How can we better optimize team meetings?
What is the secret sauce that makes a good meeting? Generally speaking, I try to make sure every meeting I lead has these three components:
- Make sure all key stakeholders are present. Don’t fall into the trap of inviting everyone in hopes of covering your bases. Select attendees strategically but err on the side of including someone if you’re on the fence.
- Define the meeting purpose. Identify in advance and communicate at the beginning of the meeting the reason everyone is there.
- End with action items. Most meetings have takeaways. Make sure it is clear who is responsible for what and what the next steps are before leaving the room.
We have a problem
For meetings with clients it’s easy to achieve these goals and lead really successful interactions. Since we have such productive client meetings then our weekly Digett team meeting is probably the best meeting ever, right?! Sigh. I think we can improve.
What’s great and what I want to change
The whole Digett team meets over lunch once a week, usually on Mondays.
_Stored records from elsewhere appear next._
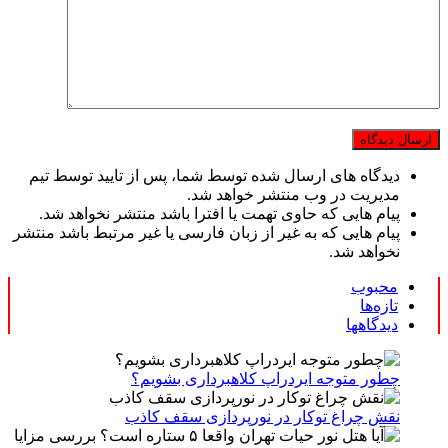
دیدگاه های ارسال شده توسط شما، پس از تایید توسط تیم
مدیریت در وب منتشر خواهد شد.
پیام هایی که حاوی تهمت یا افترا باشد منتشر نخواهد شد.
پیام هایی که به غیر از زبان فارسی یا غیر مرتبط باشد منتشر
نخواهد شد.
محبوب
تازه‌ها
دیدگاهها
چطور متوجه ایردراپ کلاهبرداری بشویم؟
نقش چراغ توکار در نورپردازی سقف کاذب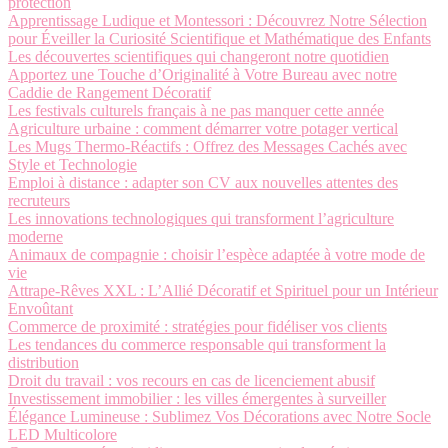
protection
Apprentissage Ludique et Montessori : Découvrez Notre Sélection
pour Éveiller la Curiosité Scientifique et Mathématique des Enfants
Les découvertes scientifiques qui changeront notre quotidien
Apportez une Touche d’Originalité à Votre Bureau avec notre
Caddie de Rangement Décoratif
Les festivals culturels français à ne pas manquer cette année
Agriculture urbaine : comment démarrer votre potager vertical
Les Mugs Thermo-Réactifs : Offrez des Messages Cachés avec
Style et Technologie
Emploi à distance : adapter son CV aux nouvelles attentes des
recruteurs
Les innovations technologiques qui transforment l’agriculture
moderne
Animaux de compagnie : choisir l’espèce adaptée à votre mode de
vie
Attrape-Rêves XXL : L’Allié Décoratif et Spirituel pour un Intérieur
Envoûtant
Commerce de proximité : stratégies pour fidéliser vos clients
Les tendances du commerce responsable qui transforment la
distribution
Droit du travail : vos recours en cas de licenciement abusif
Investissement immobilier : les villes émergentes à surveiller
Élégance Lumineuse : Sublimez Vos Décorations avec Notre Socle
LED Multicolore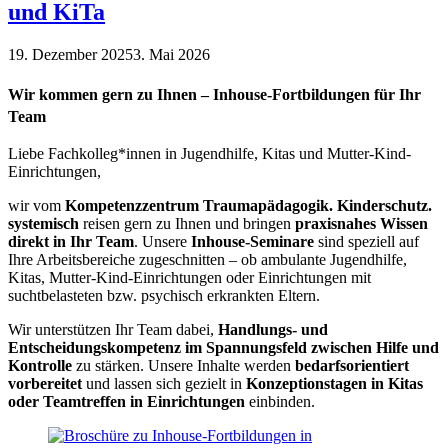
und KiTa
19. Dezember 2025
3. Mai 2026
Wir kommen gern zu Ihnen – Inhouse-Fortbildungen für Ihr
Team
Liebe Fachkolleg*innen in Jugendhilfe, Kitas und Mutter-Kind-
Einrichtungen,
wir vom
Kompetenzzentrum Traumapädagogik. Kinderschutz.
systemisch
reisen gern zu Ihnen und bringen
praxisnahes Wissen
direkt in Ihr Team
. Unsere
Inhouse-Seminare
sind speziell auf
Ihre Arbeitsbereiche zugeschnitten – ob ambulante Jugendhilfe,
Kitas, Mutter-Kind-Einrichtungen oder Einrichtungen mit
suchtbelasteten bzw. psychisch erkrankten Eltern.
Wir unterstützen Ihr Team dabei,
Handlungs- und
Entscheidungskompetenz im Spannungsfeld zwischen Hilfe und
Kontrolle
zu stärken. Unsere Inhalte werden
bedarfsorientiert
vorbereitet
und lassen sich gezielt in
Konzeptionstagen in Kitas
oder Teamtreffen in Einrichtungen
einbinden.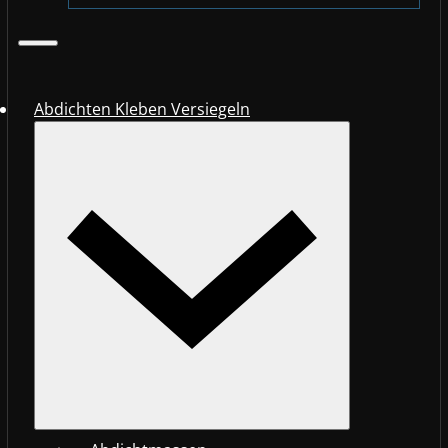
Abdichten Kleben Versiegeln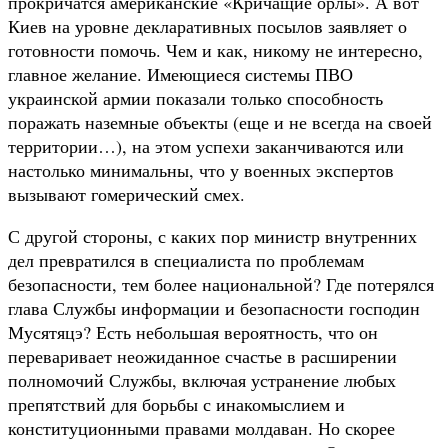
прокричатся американские «Кричащие орлы». А вот
Киев на уровне декларативных посылов заявляет о
готовности помочь. Чем и как, никому не интересно,
главное желание. Имеющиеся системы ПВО
украинской армии показали только способность
поражать наземные объекты (еще и не всегда на своей
территории…), на этом успехи заканчиваются или
настолько минимальны, что у военных экспертов
вызывают гомерический смех.
С другой стороны, с каких пор министр внутренних
дел превратился в специалиста по проблемам
безопасности, тем более национальной? Где потерялся
глава Службы информации и безопасности господин
Мусятяцэ? Есть небольшая вероятность, что он
переваривает неожиданное счастье в расширении
полномочий Службы, включая устранение любых
препятствий для борьбы с инакомыслием и
конституционными правами молдаван. Но скорее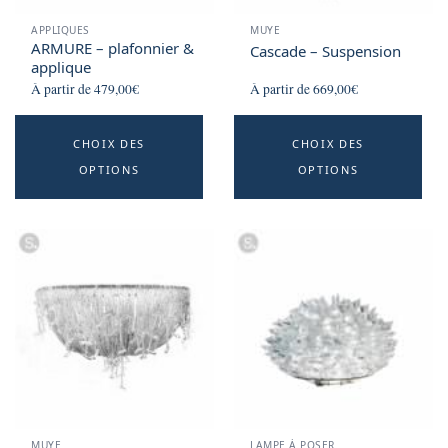
APPLIQUES
MUYE
ARMURE – plafonnier &
Cascade – Suspension
applique
À partir de
479,00
€
À partir de
669,00
€
This
Th
CHOIX DES
CHOIX DES
product
p
OPTIONS
OPTIONS
has
h
multiple
mu
variants.
va
The
T
options
o
may
m
be
b
chosen
c
on
o
the
t
product
p
MUYE
LAMPE À POSER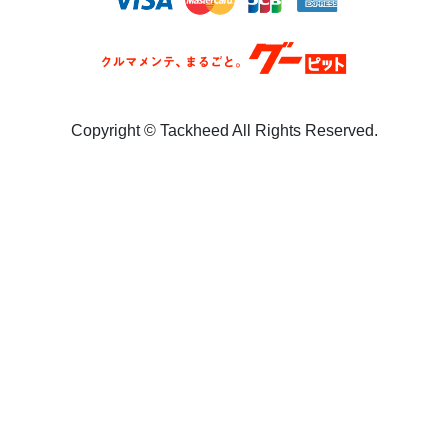
Copyright ©︎ Tackheed All Rights Reserved.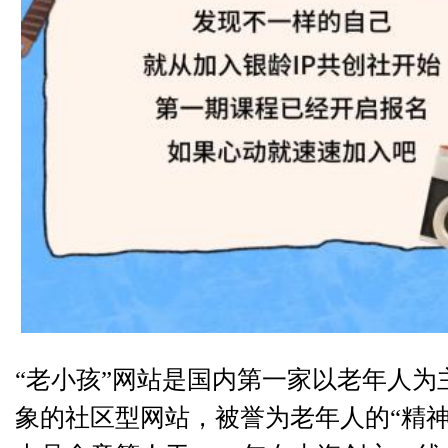
“老小孩”网站是国内第一家以老年人为
象的社区型网站，被誉为老年人的“精神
We fulfill the requirement for all stakeholders to be present because everyone in the company attends.
I struggle, however, with clearly defining the purpose of the weekly team meeting. We have too many purposes. If we’re doing too many things, are we watering down the potential of team meetings?
Things we accomplish at our team meetings:
- Team Building
- We dedicate the first part of the meeting to socialization, catching up on everyone’s weekend adventures and the latest internet cat memes. It helps build culture and camaraderie.
- Knowledge Sharing
- Discovered a cool new service or tool that helps you do your job? Share it. Attended a great conference or webinar? Tell the team about what you learned. Keeps us all sharp and current on trends.
- Status Updates
- We go over our active projects and the sales pipeline. Helps give everyone an overview of company activities.
- Brainstorming/Problem-Solving
- Has a project or team encountered a challenge? Let’s harness the cumulative brain-power of the team and come up with our best, most creative solutions.
Our meetings definitely have value, but are we getting the most value possible? You know the saying “a jack of all trades is a master of none”? I think we’re having a jack-of-all-trades kind of meeting. We’re trying to accomplish too much.
How can we better optimize team meetings?
Over the next few meetings, we’re going to try to make some changes to enhance the efficiency of team meetings.
A few things we may try:
- Let’s get team input. Let the team help identify what has the most value and ditch what isn’t critical. What should we keep doing, stop or change?
- Keep project status updates at the department, rather than team level.
- Focus on one problem or topic, determined in advance. If we narrow our focus, we’ll have time to deep-dive, really harnessing team brainpower.
- If something new comes up during team meeting, we’ll decide if now is the appropriate time to discuss or if there are better, smaller and targeted, venues for it. If it's worthy of Team Meeting, we'll have an Action Item for next week.
One of Digett’s Core Values is to strive for continuous improvement. It feels natural to evolve our approach to team meetings and we’ll continue to evolve our approach to make the most of team time.
This certainly isn’t an issue unique to Digett. Have you or your team found a way to take your team meetings to the next level?